We have 3 ways of changing the root certificate:
- Resetting the root certificate - this generates a new certificate with the same root key pair, the result is a self-signed certificate
- Resetting the root key pair - this generates a new key pair and generates a new self-signed certificate
- Renewing the root key pair - this generates a new key pair and generates a new certificate that is signed by the current certificate, the current certificate becomes the old certificate, and now all certificates form a certificate chain
Use 1. if you need to update the duration.
Use 2. when the current key is compromised.
Use 3. when you are updating the duration of the certificate but you want to ensure that there's a zero-downtime migration of all secure connections to your keynode.
Most of time you will use 3.
Other keynodes or systems may still trust the old certificate, but because the old certificate is signing the new certificate, the new certificate can still be trusted, since it is part of a certificate chain.
Certificate Validation
The certificate validation logic is different from the HTTPS TLS.

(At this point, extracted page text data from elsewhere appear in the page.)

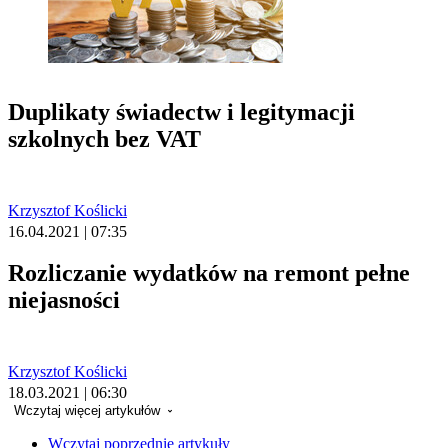
Duplikaty świadectw i legitymacji
szkolnych bez VAT
Krzysztof Koślicki
16.04.2021 | 07:35
Rozliczanie wydatków na remont pełne
niejasności
Krzysztof Koślicki
18.03.2021 | 06:30
Wczytaj więcej artykułów
Wczytaj poprzednie artykuły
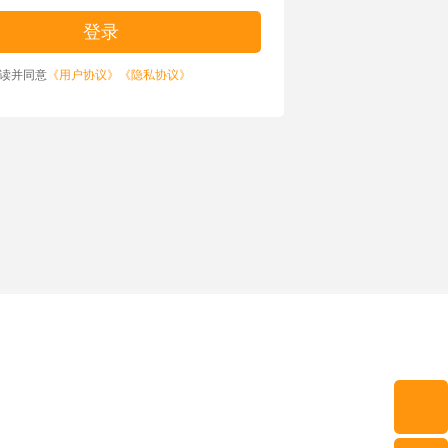
读并同意
《用户协议》
《隐私协议》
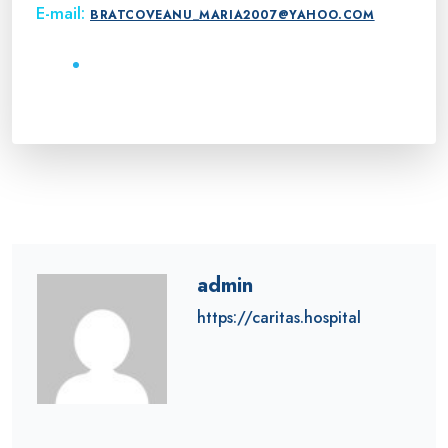
E-mail:
BRATCOVEANU_MARIA2007@YAHOO.COM
admin
https://caritas.hospital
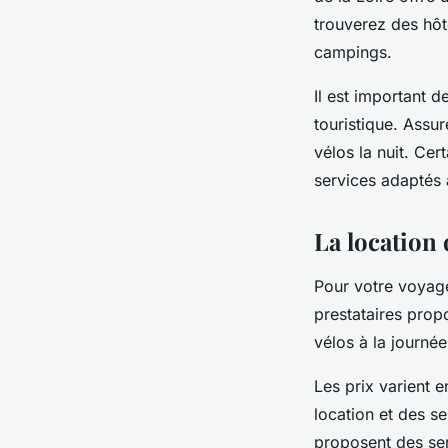
trouverez des hô
campings.
Il est important 
touristique. Assu
vélos la nuit. Cer
services adaptés 
La location 
Pour votre voyage
prestataires pro
vélos à la journé
Les prix varient e
location et des s
proposent des ser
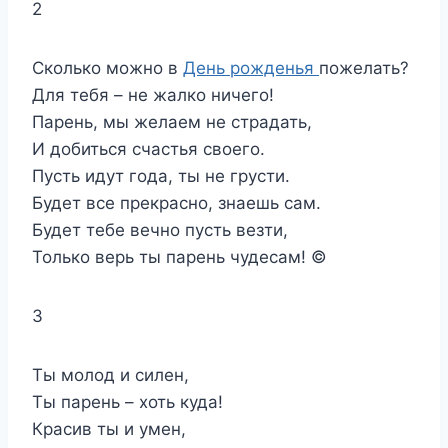
2
Сколько можно в
День рожденья
пожелать?
Для тебя – не жалко ничего!
Парень, мы желаем не страдать,
И добиться счастья своего.
Пусть идут года, ты не грусти.
Будет все прекрасно, знаешь сам.
Будет тебе вечно пусть везти,
Только верь ты парень чудесам! ©
3
Ты молод и силен,
Ты парень – хоть куда!
Красив ты и умен,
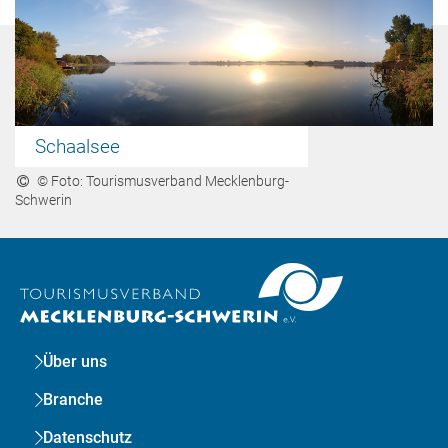
Schaalsee
© Foto: Tourismusverband Mecklenburg-
Schwerin
Über uns
Branche
Datenschutz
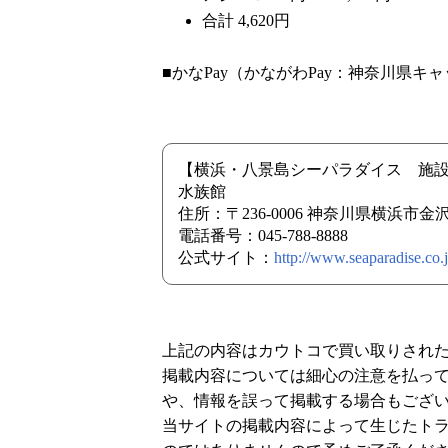
合計 4,620円
■かなPay（かながわPay：神奈川県
【横浜・八景島シーパラダイス 施
水族館
住所：〒236-0006 神奈川県横浜市
電話番号：045-788-8888
公式サイト：
http://www.seaparadise.co.j
上記の内容はカウトコで買い取りされ
掲載内容については細心の注意を払っ
や、情報を誤って掲載する場合もござ
当サイトの掲載内容によって生じたト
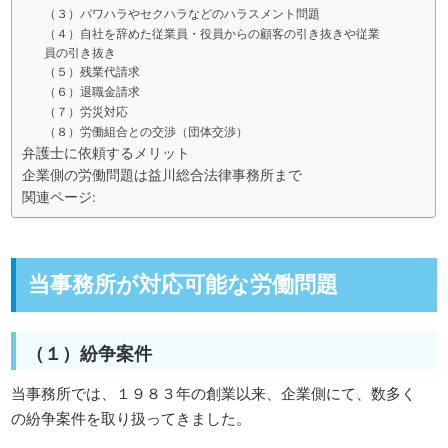
（３）パワハラやセクハラなどのハラスメント問題
（４）自社を辞めた従業員・役員からの顧客の引き抜きや従業
員の引き抜き
（５）残業代請求
（６）退職金請求
（７）労災対応
（８）労働組合との交渉（団体交渉）
弁護士に依頼するメリット
企業側の労働問題は益川総合法律事務所まで
関連ページ:
当事務所が対応可能な労働問題
（１）紛争案件
当事務所では、１９８３年の創業以来、企業側にて、数多く
の紛争案件を取り扱ってきました。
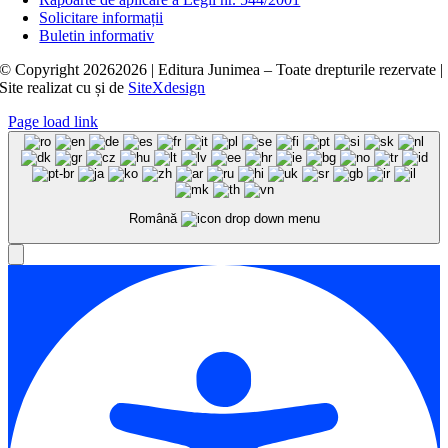
Solicitare informații
Buletin informativ
© Copyright
20262026 | Editura Junimea – Toate drepturile rezervate |
Site realizat cu
și
de
SiteXdesign
Page load link
Română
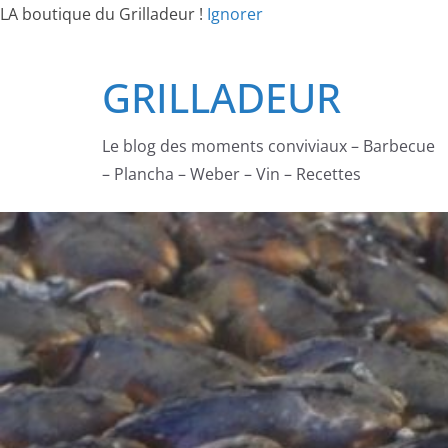
LA boutique du Grilladeur !
Ignorer
Passer
GRILLADEUR
au
contenu
Le blog des moments conviviaux – Barbecue
– Plancha – Weber – Vin – Recettes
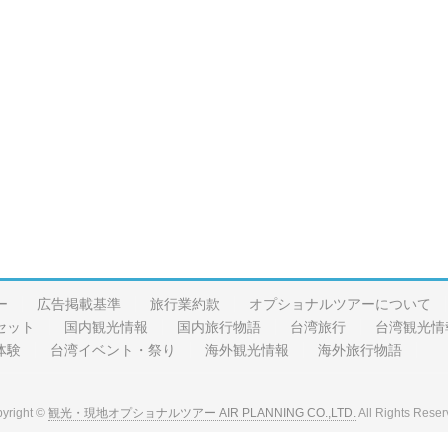
ー
広告掲載基準
旅行業約款
オプショナルツアーについて
セット
国内観光情報
国内旅行物語
台湾旅行
台湾観光情
体験
台湾イベント・祭り
海外観光情報
海外旅行物語
yright ©
観光・現地オプショナルツアー AIR PLANNING CO.,LTD.
All Rights Reser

Keynodes do not have domain names, and do not fixed IP addresses.
The Common Name of the certificate is instead the public key fingerprint.
The certificate validation has to go through instead checking that the public key fingerprint is a NodeId that the current agent trusts, and that it is the public key that signed the certificate.
The certificate information is then trusted. The common name is not useful here, as the claim on the public key is self-evident. But other attribute information here can be trusted, for example all the cryptolink information.
The default certificate generates only has common name information which points back to its public key, therefore its claim is self-evident.
Only when the certificate gains extra attributes, is that useful as a time-limited trusted information.
Cryptographic Primitives
All cryptographic primitives (including CSPRNG) are implemented with node-forge.
Other potential libraries include:
kbpgpPKI.js
We have aliased types from inside node-forge in keys/types.ts in case we need to change our cryptographic library.
X.509 OIDs registered for us.
/**
* Polykey OIDs start at 1.3.6.1.4.1.57167.2
*/
const oids = {
// 1.3.6.1.4.1.57167.2.1
attributes: {
cryptoLinks: '1.3.6.1.4.1.57167.2.1.1',
},
// 1.3.6.1.4.1.57167.2.2
extensions: {
polykeyVersion: '1.3.6.1.4.1.57167.2.2.1',
nodeSignature: '1.3.6.1.4.1.57167.2.2.2',
},
};
Key API
ED25519 (ssh-keygen)
Encoding: Base64
Character Length: 68 (Not including prefix)
Example: "AAAAC3NzaC1lZDI1NTE5AAAAIINmZfQTk1NpZcfbkZinFf0w99OF0/CJ88VRajsJ4xrT"
MD5Sum (128 bit)
Encoding: Hex
Scheme: PEM
Character Length: 32
Example: "67d27e8471b4e20fc521dfc973bbb49b"
Encoding: Base64
Character Length: 24
Example: "Z9J+hHG04g/FId/Jc7u0mw=="
SHA256
Encoding: Hex
Character Length: 32
Example: "2717ebe9a13779589c20e09c4e86e3f58a0c84c5328b13f4f0502fdbb0209547"
md5sum - hex encoding and 32 characters
sha256sum - hex encoding and 64 characters
sha512sum - hex encoding and 128 characters
# base64 encoding is much shorter
openssl dgst -md5 binary | openssl enc -base64 # 24 characters
openssl dgst -sha256 -binary | openssl enc -base64 # 44 characters
openssl dgst -sha512 -binary | openssl enc -base64 # 88 characters
The Ed25519 signature scheme has a max length of 256 bits, which is a max length of 32 bytes.
So if we use sha256 fingerprint, we will always the same number of bytes which is 32.
Then with a base64 encoding, you always end up with 44 characters.
A proposed Node ID is there a string of 44 characters no matter what. Even if we are using RSA 4096 or Ed25519 or whatever.